Available data:
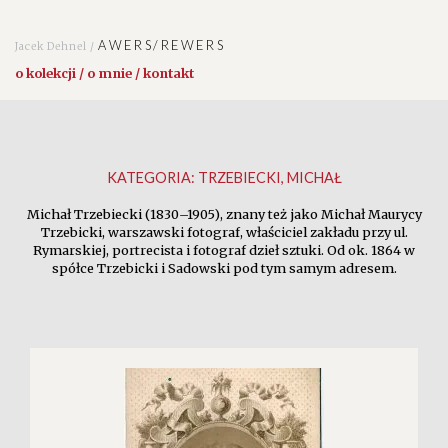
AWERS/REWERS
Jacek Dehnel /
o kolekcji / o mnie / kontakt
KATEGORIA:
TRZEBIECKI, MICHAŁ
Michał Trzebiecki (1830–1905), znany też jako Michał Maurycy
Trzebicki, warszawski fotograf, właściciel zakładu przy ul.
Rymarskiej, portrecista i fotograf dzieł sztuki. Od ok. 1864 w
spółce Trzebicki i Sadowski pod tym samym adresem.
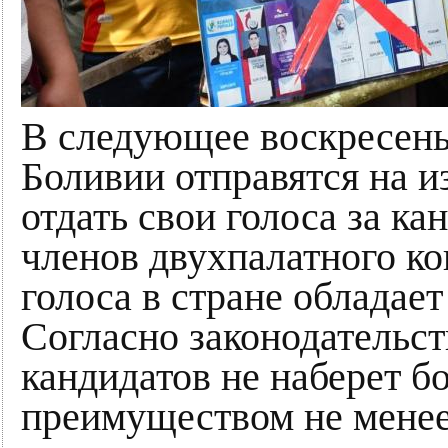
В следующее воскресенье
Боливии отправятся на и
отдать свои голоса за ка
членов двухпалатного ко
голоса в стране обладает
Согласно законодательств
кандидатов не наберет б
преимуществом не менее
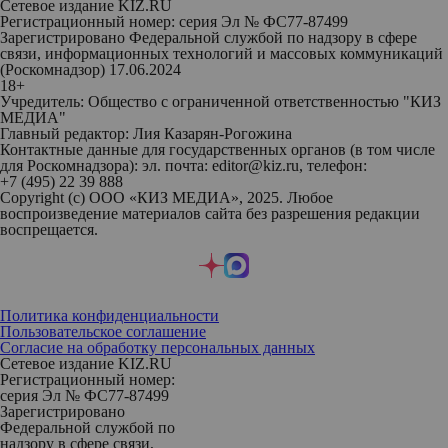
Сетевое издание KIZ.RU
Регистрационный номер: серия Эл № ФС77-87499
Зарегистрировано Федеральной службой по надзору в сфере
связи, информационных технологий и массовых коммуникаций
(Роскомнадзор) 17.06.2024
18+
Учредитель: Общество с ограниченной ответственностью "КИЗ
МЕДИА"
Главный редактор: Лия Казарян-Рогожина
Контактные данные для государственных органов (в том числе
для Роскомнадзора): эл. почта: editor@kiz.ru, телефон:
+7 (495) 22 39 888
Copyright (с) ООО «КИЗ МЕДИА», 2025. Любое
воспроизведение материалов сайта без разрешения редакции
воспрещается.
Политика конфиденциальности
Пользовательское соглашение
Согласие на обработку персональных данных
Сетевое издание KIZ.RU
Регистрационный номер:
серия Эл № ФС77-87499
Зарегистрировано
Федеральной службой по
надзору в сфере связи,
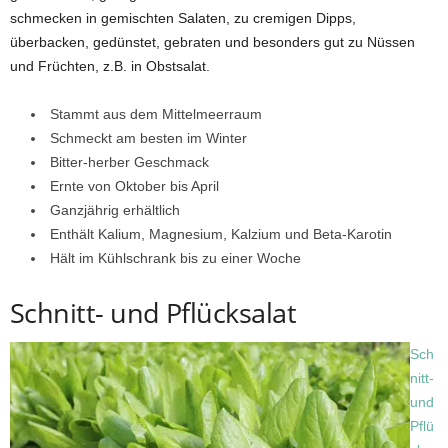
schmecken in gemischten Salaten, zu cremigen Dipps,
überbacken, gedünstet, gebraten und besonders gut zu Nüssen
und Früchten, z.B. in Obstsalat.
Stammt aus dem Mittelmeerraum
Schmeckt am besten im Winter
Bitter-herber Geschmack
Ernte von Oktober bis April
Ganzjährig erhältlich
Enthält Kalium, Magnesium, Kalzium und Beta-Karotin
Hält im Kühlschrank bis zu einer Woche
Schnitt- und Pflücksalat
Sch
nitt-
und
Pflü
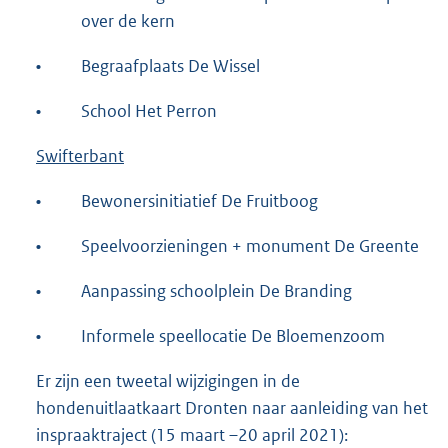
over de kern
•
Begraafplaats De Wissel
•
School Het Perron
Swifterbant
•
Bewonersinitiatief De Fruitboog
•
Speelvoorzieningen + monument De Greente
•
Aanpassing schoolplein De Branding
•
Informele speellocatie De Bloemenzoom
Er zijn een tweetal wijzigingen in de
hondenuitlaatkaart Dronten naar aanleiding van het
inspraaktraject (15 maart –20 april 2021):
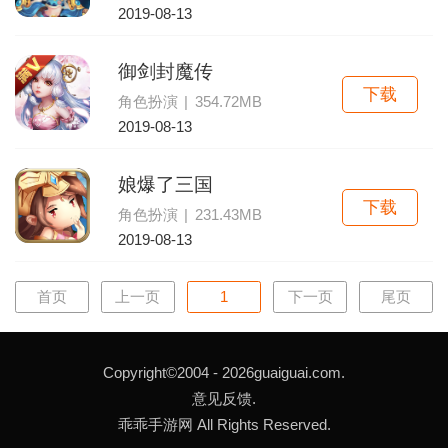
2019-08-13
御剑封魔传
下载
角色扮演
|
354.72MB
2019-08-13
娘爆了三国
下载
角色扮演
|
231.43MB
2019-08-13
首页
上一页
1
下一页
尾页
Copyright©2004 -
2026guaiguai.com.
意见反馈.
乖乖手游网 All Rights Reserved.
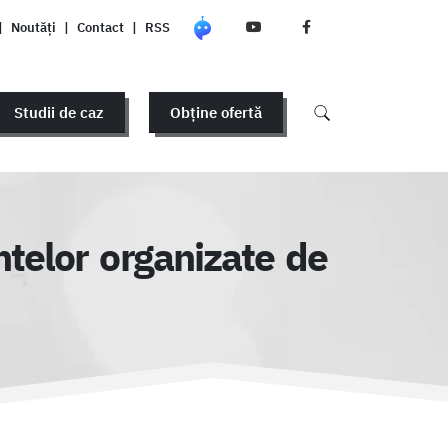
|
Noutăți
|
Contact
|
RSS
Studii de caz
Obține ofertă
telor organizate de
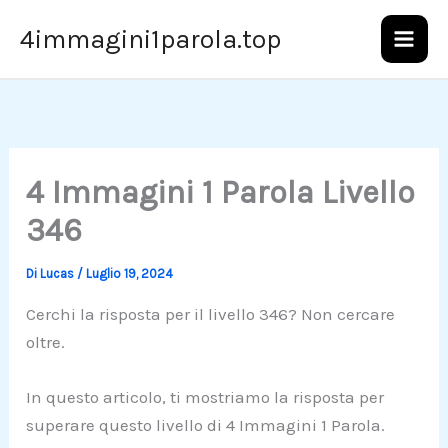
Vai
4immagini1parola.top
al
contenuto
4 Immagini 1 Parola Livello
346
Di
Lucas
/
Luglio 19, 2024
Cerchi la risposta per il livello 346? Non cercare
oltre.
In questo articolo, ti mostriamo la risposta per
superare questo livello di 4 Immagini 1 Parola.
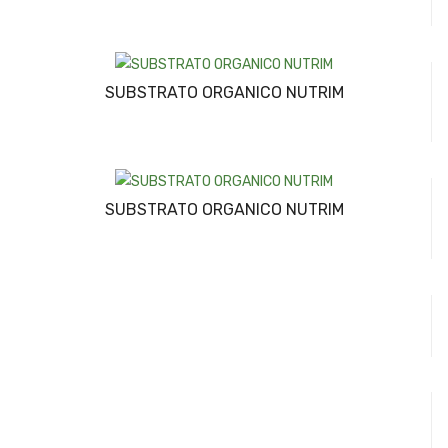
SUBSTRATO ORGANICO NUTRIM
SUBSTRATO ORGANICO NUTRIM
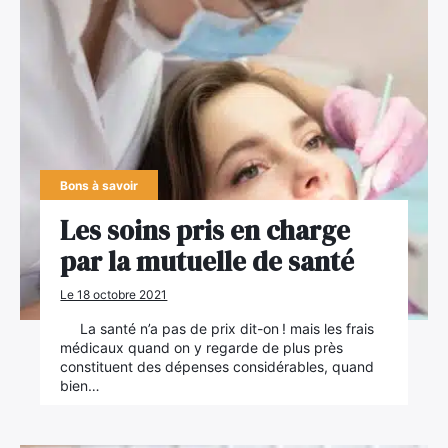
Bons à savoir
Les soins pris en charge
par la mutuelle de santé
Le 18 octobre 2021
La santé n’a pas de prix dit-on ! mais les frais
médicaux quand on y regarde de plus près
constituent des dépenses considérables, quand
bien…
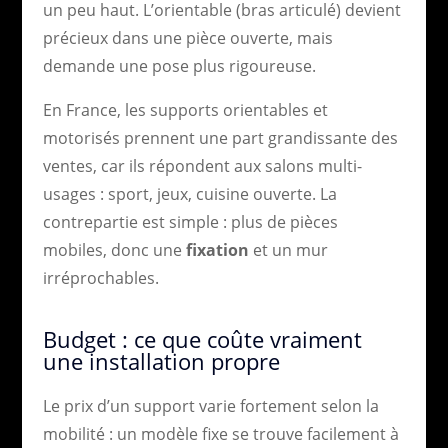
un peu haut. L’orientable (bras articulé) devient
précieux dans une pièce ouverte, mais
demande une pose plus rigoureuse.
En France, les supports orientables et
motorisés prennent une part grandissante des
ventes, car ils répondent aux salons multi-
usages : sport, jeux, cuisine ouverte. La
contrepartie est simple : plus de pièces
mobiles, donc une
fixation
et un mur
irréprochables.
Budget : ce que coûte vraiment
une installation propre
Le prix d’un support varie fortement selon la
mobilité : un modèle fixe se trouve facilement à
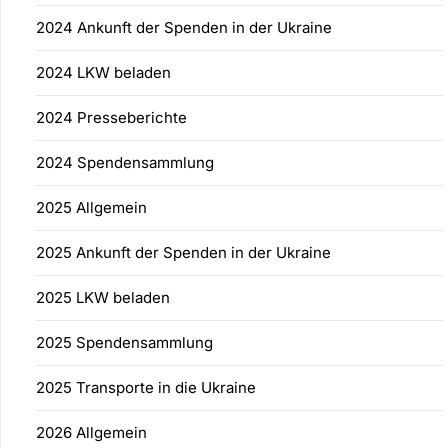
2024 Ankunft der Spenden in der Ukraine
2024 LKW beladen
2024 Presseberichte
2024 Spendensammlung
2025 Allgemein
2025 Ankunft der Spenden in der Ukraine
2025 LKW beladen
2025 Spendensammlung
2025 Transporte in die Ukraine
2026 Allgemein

Exercise objective: Print nothing except the lines above from the one containing "воспрещается." down to the one containing "ventes, car ils", both included, exactly as written and free of pictures.

Written response:
воспрещается.
Политика конфиденциальности
Пользовательское соглашение
Согласие на обработку персональных данных
Сетевое издание KIZ.RU
Регистрационный номер:
серия Эл № ФС77-87499
Зарегистрировано
Федеральной службой по
надзору в сфере связи,
schmecken in gemischten Salaten, zu cremigen Dipps,
überbacken, gedünstet, gebraten und besonders gut zu Nüssen
und Früchten, z.B. in Obstsalat.
Stammt aus dem Mittelmeerraum
Schmeckt am besten im Winter
Bitter-herber Geschmack
Ernte von Oktober bis April
Ganzjährig erhältlich
Enthält Kalium, Magnesium, Kalzium und Beta-Karotin
Hält im Kühlschrank bis zu einer Woche
Schnitt- und Pflücksalat
Sch
nitt-
und
Pflü
over de kern
•
Begraafplaats De Wissel
•
School Het Perron
Swifterbant
•
Bewonersinitiatief De Fruitboog
•
Speelvoorzieningen + monument De Greente
•
Aanpassing schoolplein De Branding
•
Informele speellocatie De Bloemenzoom
Er zijn een tweetal wijzigingen in de
hondenuitlaatkaart Dronten naar aanleiding van het
inspraaktraject (15 maart –20 april 2021):
2019-08-13
御剑封魔传
下载
角色扮演
|
354.72MB
2019-08-13
娘爆了三国
下载
角色扮演
|
231.43MB
2019-08-13
首页
上一页
1
下一页
尾页
Copyright©2004 -
2026guaiguai.com.
意见反馈.
乖乖手游网 All Rights Reserved.
|
Noutăți
|
Contact
|
RSS
Studii de caz
Obține ofertă
telor organizate de
Vai
4immagini1parola.top
al
contenuto
4 Immagini 1 Parola Livello
346
Di
Lucas
/
Luglio 19, 2024
Cerchi la risposta per il livello 346? Non cercare
oltre.
In questo articolo, ti mostriamo la risposta per
superare questo livello di 4 Immagini 1 Parola.
SUBSTRATO ORGANICO NUTRIM
SUBSTRATO ORGANICO NUTRIM
Bons à savoir
Les soins pris en charge
par la mutuelle de santé
Le 18 octobre 2021
La santé n’a pas de prix dit-on ! mais les frais
médicaux quand on y regarde de plus près
constituent des dépenses considérables, quand
bien…
un peu haut. L’orientable (bras articulé) devient
précieux dans une pièce ouverte, mais
demande une pose plus rigoureuse.
En France, les supports orientables et
motorisés prennent une part grandissante des
ventes, car ils répondent aux salons multi-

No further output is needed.